Ecologists, like epidemiologists, are often confronted with the challenge of trying to determine causality by piecing together bits of information observed in nature. When the presence or absence of a species at a site is affected by the characteristics of the environment and community, the availability and dispersal success of propagules, stochastic events and the peculiarities of the species itself, it can be very difficult to isolate the likely mechanisms that lead to the occurrence – or lack thereof – of a particular species, especially when the influential factors are highly correlated.
Experiments are obviously made for getting around such problems; by controlling and isolating one factor at a time, the relative importance of different factors can be quantified. However, experiments are not always possible, desirable or ethical. Take plant invasions along rivers, for example: they occur at large spatial and temporal scales; many factors may drive the invasion process; introducing and augmenting the supply of invasive species is unpalatable and likely prohibited; plus, river environments are very hard to control and manipulate, as any manager will tell you. So, if we are limited to potentially confounded survey data, how can we more effectively identify the drivers of plant invasion so that we know which factors to target in weed management?
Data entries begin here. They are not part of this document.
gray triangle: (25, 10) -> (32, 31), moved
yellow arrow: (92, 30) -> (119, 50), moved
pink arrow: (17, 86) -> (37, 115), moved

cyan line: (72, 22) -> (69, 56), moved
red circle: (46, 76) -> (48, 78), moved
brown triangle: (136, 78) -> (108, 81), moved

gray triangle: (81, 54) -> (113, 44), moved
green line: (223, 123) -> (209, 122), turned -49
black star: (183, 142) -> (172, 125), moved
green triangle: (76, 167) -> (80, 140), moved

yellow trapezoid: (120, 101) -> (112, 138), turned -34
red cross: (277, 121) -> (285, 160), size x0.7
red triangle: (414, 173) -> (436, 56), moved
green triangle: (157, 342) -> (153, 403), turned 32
In a paper recently published in Diversity and Distributions, my colleagues and I contend that incorporating data about species characteristics into survey-based approaches provides an additional line of evidence that can be used to improve inferences drawn from patterns. We illustrate how using information about environmental gradients, species distributions and species characteristics can increase understanding of ecological phenomena – here, riparian plant invasion, which can help inform management responses.
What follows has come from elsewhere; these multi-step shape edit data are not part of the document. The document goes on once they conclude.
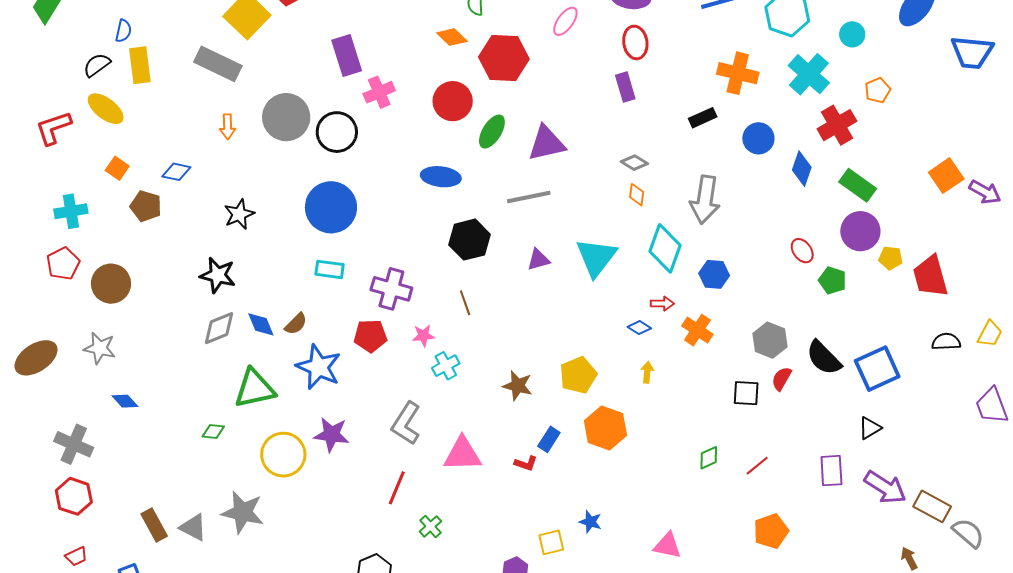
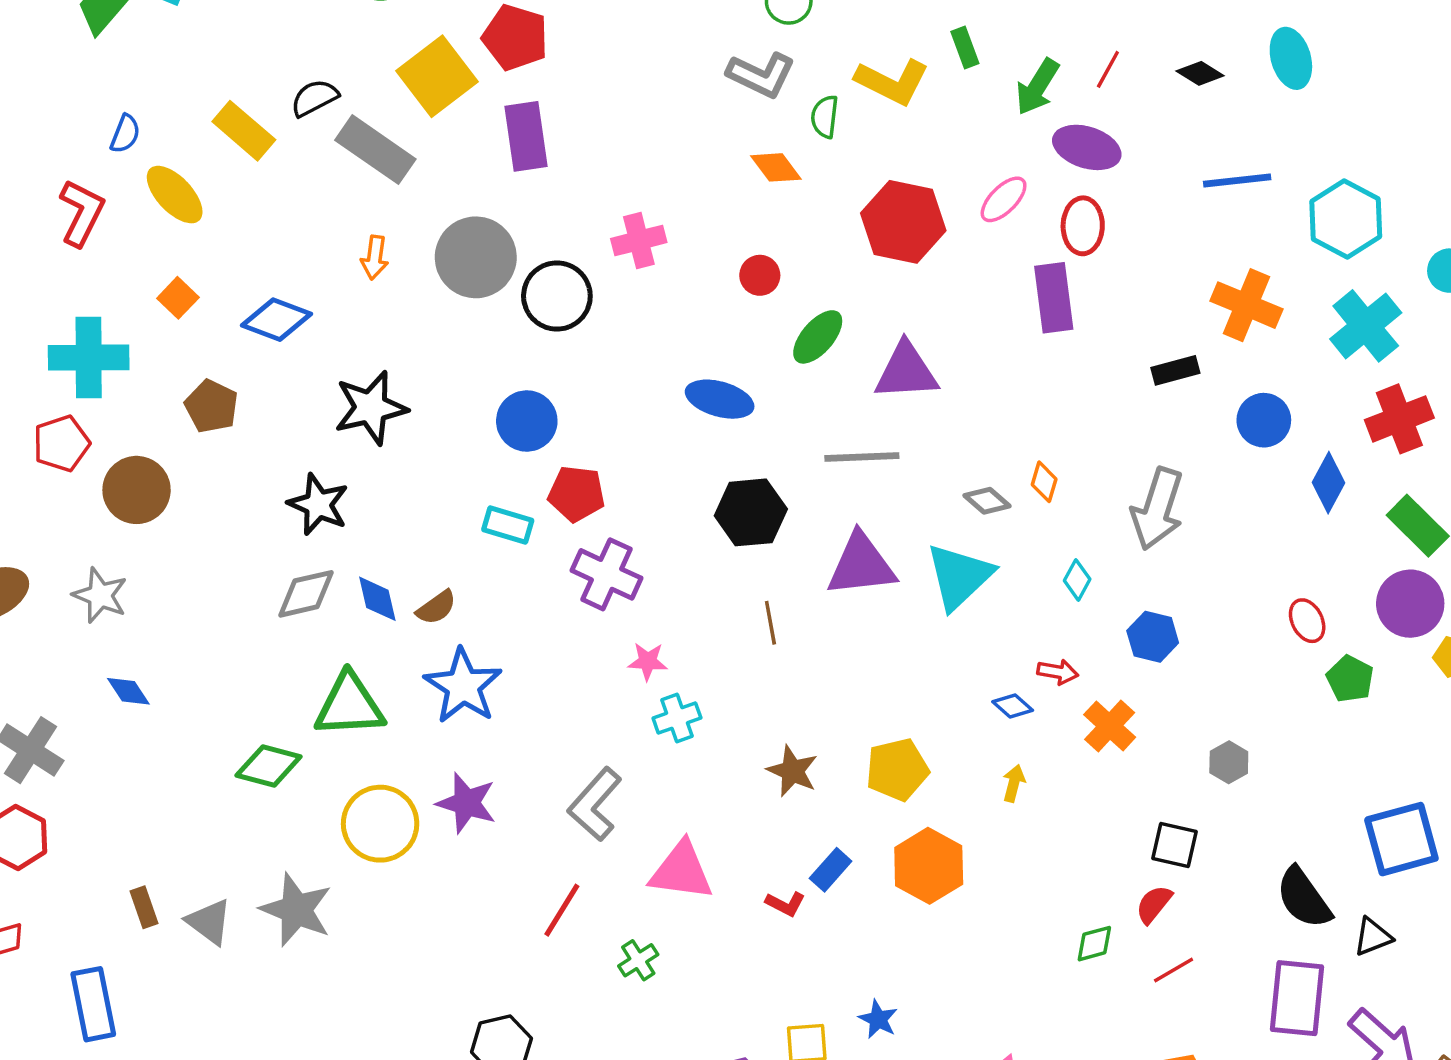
pink ellipse: (565, 21) -> (1004, 199), moved
blue semicircle: (123, 31) -> (125, 134), moved
purple rectangle: (347, 56) -> (526, 136), moved
red hexagon: (504, 58) -> (903, 222), moved
black semicircle: (97, 65) -> (315, 98), moved
yellow rectangle: (140, 65) -> (244, 131), turned -51
purple rectangle: (625, 87) -> (1054, 298), size x1.4
red circle: (453, 101) -> (760, 275), size x0.6
red L-shape: (53, 128) -> (82, 213), turned 126
gray diamond: (634, 163) -> (987, 501), moved
blue diamond: (176, 172) -> (276, 320), size x1.4
brown pentagon: (146, 206) -> (211, 406), moved
blue circle: (331, 207) -> (527, 421), size x0.7
cyan cross: (71, 211) -> (89, 358), size x1.4
black star: (239, 214) -> (371, 408), size x1.4
cyan diamond: (665, 248) -> (1077, 580), size x0.5
purple triangle: (538, 260) -> (861, 565), size x1.8
brown line: (465, 303) -> (770, 623), moved
red pentagon: (370, 336) -> (577, 494), moved
gray hexagon: (770, 340) -> (1229, 762), size x0.7
black semicircle: (824, 358) -> (1304, 898), moved
red semicircle: (782, 379) -> (1154, 904), moved
green diamond: (213, 431) -> (269, 766), size x1.6
purple rectangle: (831, 471) -> (1297, 998), size x1.4
brown rectangle: (154, 525) -> (144, 907), size x0.7
green cross: (430, 526) -> (638, 960), moved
Using this approach, we find that, of four hypotheses examined, hydrological modification (indicated by flood magnitude) most likely drives invasion in River Murray wetlands. Flow regulation may inhibit native species adapted to the historical hydrological regime, facilitating exotic species with different environmental ranges. A symptom of environmental change, invasion may have been exacerbated by drought, although it is unclear why.
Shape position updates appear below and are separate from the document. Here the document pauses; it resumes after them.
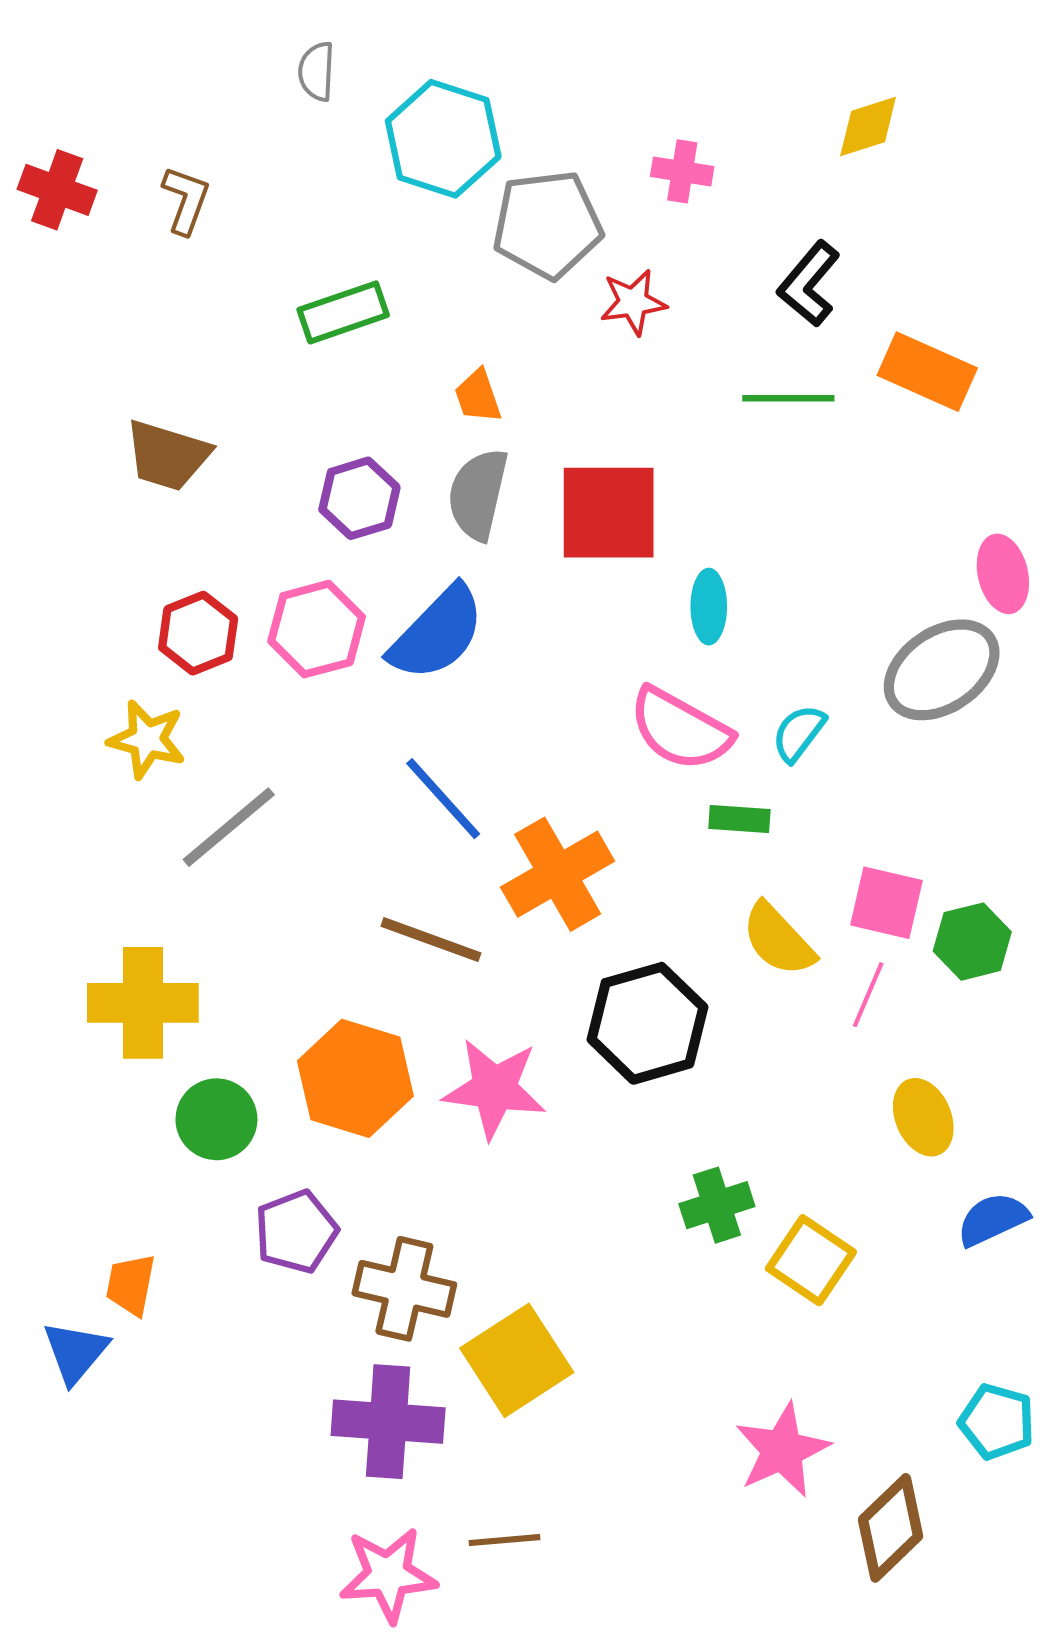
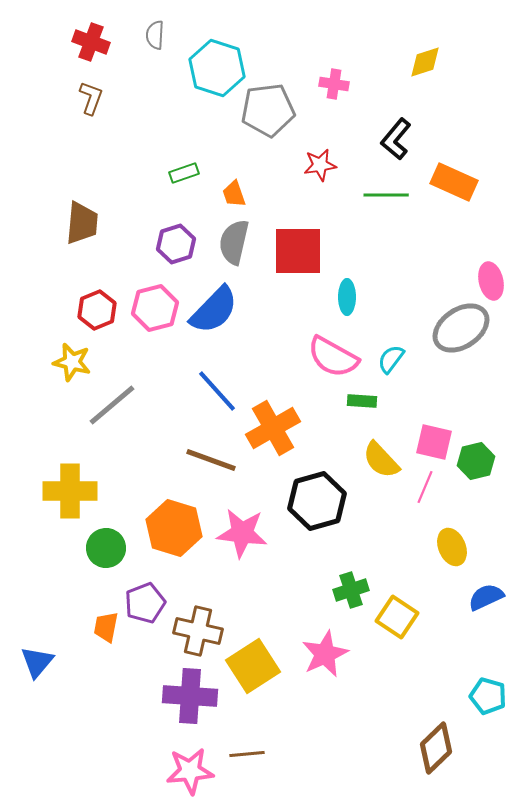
red cross: (57, 190) -> (91, 42), moved
red star: (633, 302) -> (320, 165), moved
green rectangle: (343, 312) -> (184, 173), moved, size x0.7
brown trapezoid: (167, 455) -> (82, 223), turned -102
orange trapezoid: (131, 1285) -> (106, 627), moved
pink star: (782, 1450) -> (325, 654), moved

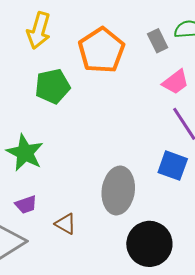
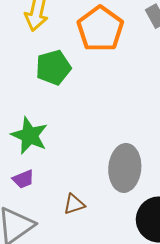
purple trapezoid: (26, 205) -> (23, 179), moved
brown triangle: (66, 224) -> (74, 204), turned -45

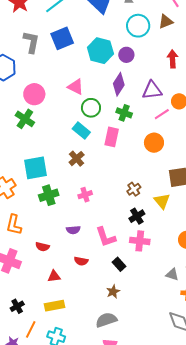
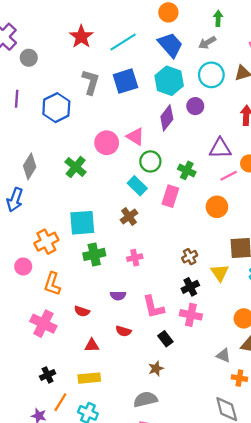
cyan hexagon: (100, 51) -> (169, 81), moved
purple diamond: (119, 84) -> (167, 118), moved
pink circle: (34, 94) -> (107, 143), moved

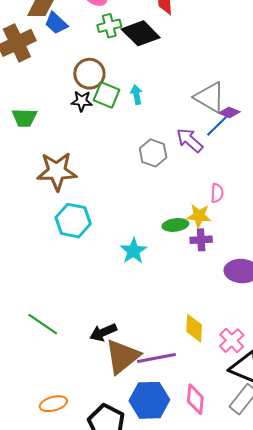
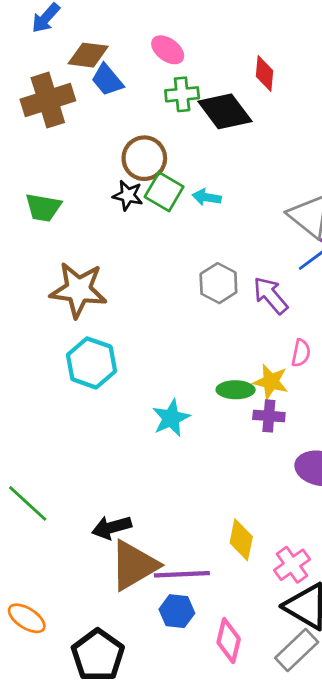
cyan arrow: (136, 95) -> (207, 197), turned -78
purple arrow: (190, 140) -> (270, 295), moved
blue hexagon: (149, 400) -> (177, 611), moved, size x0.6
orange ellipse: (53, 404) -> (27, 618), turned 40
There was no indication that human-increased propagule pressure or colonisation ability facilitated invasion. Exotic cover was unrelated to proximity to towns, recent flood frequency and cattle grazing intensity. Additionally, similar proportions of exotic and native species were used in cultivation and, despite a higher proportion of exotics being known weeds, weed status was unrelated to exotic species occupancy. Overall, colonisation ability was unrelated to species’ origin or response to water depth and hydrological change. Although exotics had higher specific leaf area and shorter longevity (indicative of higher colonisation ability), they had heavier (not lighter) seeds and did not differ in height from natives.
Based on our findings, we conclude that (i) using environmental flows to reinstate mid-range floods and (ii) augmenting the propagule supply of native species with characteristics suitable for modified conditions may help limit invasion in these wetlands.